Likelihood-free inference in high-dimensional models
Athanasios Kousathanas, Christoph Leuenberger, Jonas Helfer, Mathieu, Quinodoz, Matthieu Foll, Daniel Wegmann

TL;DR
This paper introduces a novel likelihood-free MCMC method that updates one parameter at a time using subsets of sufficient statistics, significantly improving acceptance rates and scalability for high-dimensional models.
Contribution
The method combines parameter-wise updates with subset-based acceptance, enabling likelihood-free inference in very high-dimensional models, demonstrated on biological data.
Findings
Dramatic increase in acceptance rates for high-dimensional models
Effective for models with hundreds of parameters
Successfully applied to influenza drug-resistance evolution data
Abstract
Methods that bypass analytical evaluations of the likelihood function have become an indispensable tool for statistical inference in many fields of science.

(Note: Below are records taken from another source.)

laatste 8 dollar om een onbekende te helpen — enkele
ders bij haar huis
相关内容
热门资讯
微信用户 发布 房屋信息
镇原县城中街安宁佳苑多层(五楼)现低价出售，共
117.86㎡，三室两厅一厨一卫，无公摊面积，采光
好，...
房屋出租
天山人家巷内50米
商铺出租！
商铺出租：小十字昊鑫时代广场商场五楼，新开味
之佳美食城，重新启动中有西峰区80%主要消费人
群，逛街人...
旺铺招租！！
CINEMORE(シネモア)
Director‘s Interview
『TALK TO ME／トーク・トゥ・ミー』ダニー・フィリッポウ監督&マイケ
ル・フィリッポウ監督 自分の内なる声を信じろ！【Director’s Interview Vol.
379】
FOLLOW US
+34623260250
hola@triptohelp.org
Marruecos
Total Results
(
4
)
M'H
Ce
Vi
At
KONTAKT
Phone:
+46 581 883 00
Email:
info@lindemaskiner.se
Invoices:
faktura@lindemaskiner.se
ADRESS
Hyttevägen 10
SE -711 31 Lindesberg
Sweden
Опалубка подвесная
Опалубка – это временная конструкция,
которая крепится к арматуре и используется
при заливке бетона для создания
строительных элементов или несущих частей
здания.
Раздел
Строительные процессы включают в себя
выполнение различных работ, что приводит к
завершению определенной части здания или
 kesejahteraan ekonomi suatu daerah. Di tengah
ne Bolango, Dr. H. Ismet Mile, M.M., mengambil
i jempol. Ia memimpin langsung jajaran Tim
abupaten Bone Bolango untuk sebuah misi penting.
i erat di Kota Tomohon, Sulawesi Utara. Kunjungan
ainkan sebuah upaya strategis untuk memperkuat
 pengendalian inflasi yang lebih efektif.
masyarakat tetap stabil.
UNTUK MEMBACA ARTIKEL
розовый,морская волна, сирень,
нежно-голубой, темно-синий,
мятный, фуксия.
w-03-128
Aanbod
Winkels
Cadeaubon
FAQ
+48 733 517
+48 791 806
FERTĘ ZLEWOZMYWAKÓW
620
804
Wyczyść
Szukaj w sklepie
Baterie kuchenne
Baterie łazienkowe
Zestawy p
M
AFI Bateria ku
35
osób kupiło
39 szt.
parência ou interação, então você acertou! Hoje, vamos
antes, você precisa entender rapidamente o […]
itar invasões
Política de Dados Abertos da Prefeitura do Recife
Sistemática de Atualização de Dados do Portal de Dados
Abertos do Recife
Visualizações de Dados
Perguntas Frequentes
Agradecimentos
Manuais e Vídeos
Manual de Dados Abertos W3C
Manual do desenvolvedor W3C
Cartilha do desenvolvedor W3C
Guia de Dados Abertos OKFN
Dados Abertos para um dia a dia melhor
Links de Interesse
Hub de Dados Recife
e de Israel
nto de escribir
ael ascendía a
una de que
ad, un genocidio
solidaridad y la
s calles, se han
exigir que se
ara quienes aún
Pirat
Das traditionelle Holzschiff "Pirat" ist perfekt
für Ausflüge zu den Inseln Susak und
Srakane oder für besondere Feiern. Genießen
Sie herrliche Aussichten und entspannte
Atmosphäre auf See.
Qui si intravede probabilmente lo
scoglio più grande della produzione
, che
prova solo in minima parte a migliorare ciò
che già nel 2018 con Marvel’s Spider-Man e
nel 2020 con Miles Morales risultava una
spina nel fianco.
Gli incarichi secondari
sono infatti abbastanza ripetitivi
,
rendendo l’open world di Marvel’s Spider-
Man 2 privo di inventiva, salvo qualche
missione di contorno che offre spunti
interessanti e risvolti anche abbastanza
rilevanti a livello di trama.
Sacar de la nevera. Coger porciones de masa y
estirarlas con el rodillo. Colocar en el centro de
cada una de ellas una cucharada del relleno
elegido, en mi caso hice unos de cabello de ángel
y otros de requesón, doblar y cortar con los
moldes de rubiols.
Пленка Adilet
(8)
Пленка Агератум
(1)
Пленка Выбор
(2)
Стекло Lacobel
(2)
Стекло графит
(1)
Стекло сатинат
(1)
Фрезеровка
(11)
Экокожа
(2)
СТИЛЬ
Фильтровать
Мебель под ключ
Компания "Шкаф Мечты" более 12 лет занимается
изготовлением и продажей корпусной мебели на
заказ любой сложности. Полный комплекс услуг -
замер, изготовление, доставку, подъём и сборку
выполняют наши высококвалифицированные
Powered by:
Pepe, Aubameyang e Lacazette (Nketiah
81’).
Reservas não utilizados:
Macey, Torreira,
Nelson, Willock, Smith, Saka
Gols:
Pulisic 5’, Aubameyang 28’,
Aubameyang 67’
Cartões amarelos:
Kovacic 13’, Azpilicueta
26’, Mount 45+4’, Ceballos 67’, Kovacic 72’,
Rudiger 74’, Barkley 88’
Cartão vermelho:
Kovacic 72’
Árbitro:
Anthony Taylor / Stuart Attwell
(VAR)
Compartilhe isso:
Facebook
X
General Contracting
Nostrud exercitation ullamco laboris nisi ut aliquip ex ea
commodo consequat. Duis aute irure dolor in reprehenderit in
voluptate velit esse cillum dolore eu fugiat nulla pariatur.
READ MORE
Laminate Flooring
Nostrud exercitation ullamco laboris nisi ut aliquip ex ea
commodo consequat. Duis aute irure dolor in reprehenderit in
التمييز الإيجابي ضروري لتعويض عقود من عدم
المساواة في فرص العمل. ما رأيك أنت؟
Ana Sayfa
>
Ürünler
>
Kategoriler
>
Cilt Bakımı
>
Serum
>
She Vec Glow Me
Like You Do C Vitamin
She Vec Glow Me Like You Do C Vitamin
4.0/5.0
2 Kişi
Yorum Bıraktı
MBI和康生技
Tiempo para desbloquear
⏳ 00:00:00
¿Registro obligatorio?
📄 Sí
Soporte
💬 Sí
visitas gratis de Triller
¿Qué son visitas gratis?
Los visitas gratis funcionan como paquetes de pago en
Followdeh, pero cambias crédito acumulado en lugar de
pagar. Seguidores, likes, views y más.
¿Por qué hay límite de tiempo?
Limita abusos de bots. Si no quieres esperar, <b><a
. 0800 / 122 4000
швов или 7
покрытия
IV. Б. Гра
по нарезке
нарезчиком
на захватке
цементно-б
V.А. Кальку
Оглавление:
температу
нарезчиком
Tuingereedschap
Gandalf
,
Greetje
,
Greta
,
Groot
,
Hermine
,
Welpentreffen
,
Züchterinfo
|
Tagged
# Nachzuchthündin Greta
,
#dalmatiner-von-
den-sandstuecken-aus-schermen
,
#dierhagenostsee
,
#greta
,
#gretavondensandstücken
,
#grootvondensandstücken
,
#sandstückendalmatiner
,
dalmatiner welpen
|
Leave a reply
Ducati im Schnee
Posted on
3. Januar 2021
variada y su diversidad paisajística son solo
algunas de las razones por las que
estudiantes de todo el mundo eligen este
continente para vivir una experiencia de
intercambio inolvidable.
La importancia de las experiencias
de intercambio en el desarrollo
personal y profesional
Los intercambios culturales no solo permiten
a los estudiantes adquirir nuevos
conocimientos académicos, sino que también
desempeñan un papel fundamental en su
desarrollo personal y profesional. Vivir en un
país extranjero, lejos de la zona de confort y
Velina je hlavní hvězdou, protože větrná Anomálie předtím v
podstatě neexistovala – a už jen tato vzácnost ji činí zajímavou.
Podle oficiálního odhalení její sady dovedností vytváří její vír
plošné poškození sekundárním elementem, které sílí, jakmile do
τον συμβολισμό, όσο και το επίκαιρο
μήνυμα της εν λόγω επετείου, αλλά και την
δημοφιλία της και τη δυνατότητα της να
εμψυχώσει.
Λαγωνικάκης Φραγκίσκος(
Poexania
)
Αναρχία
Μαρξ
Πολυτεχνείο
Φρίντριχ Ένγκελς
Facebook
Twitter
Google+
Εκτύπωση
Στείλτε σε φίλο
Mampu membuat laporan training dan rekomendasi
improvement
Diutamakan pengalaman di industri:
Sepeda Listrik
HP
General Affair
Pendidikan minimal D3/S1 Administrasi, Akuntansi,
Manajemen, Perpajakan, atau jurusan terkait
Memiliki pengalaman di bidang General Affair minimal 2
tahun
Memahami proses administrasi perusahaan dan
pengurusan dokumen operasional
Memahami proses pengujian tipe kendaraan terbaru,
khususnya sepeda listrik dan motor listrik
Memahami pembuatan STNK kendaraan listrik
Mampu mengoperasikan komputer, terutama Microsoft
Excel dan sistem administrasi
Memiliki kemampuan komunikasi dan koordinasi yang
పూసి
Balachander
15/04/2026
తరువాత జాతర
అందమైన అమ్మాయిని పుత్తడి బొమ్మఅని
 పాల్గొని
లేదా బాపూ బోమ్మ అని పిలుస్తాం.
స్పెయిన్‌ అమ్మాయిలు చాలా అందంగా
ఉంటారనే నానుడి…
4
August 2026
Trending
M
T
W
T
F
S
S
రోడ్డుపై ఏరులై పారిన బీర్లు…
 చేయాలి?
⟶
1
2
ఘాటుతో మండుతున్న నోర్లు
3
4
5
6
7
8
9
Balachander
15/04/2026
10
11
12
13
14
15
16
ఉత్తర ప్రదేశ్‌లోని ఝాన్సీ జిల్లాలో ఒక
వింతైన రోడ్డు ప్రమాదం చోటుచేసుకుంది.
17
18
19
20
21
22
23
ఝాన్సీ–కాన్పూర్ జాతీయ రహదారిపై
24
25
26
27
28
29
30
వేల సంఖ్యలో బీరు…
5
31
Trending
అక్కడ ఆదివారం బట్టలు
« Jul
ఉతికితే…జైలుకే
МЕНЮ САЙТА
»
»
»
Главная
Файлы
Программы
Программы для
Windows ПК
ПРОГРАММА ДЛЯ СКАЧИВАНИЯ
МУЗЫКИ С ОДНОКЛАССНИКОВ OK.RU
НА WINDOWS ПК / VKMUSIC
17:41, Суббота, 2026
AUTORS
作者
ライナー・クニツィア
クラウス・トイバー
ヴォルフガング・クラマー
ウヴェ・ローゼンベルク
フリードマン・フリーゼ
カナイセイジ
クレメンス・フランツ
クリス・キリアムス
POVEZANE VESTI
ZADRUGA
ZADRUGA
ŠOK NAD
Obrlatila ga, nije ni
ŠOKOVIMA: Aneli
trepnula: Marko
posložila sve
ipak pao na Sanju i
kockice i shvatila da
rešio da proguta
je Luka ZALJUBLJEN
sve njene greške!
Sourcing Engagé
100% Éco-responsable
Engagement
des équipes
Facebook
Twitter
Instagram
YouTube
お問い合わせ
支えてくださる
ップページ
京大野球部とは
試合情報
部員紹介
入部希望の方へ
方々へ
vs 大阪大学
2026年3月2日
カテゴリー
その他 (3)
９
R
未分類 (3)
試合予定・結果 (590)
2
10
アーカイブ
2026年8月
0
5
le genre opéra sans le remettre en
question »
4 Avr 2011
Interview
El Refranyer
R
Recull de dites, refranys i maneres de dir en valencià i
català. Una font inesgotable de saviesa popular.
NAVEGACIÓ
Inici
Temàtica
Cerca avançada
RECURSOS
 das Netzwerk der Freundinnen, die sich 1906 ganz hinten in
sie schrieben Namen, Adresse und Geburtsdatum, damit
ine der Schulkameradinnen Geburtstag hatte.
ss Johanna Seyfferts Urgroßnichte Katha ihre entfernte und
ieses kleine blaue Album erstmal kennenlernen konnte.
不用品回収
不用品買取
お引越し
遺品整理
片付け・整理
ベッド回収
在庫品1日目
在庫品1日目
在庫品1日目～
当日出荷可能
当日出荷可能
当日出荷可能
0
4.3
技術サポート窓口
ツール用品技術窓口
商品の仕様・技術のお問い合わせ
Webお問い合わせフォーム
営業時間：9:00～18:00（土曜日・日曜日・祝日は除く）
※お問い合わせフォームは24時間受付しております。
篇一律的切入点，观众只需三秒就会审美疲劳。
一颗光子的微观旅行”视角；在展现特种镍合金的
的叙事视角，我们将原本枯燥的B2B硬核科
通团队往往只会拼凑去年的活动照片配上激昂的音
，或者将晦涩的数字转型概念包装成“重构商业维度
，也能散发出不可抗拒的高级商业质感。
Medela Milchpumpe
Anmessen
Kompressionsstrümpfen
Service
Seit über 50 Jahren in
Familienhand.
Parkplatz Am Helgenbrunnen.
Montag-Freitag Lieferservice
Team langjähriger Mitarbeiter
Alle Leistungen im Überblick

These so-called likelihood-free methods rely on accepting and rejecting simulations based on summary statistics, which limits them to low dimensional models for which the absolute likelihood is large enough to result in manageable acceptance rates. To get around these issues, we introduce a novel, likelihood-free Markov-Chain Monte Carlo (MCMC) method combining two key innovations: updating only one parameter per iteration and accepting or rejecting this update based on subsets of statistics sufficient for this parameter. This increases acceptance rates dramatically, rendering this approach suitable even for models of very high dimensionality. We further derive that for linear models, a one dimensional combination of statistics per…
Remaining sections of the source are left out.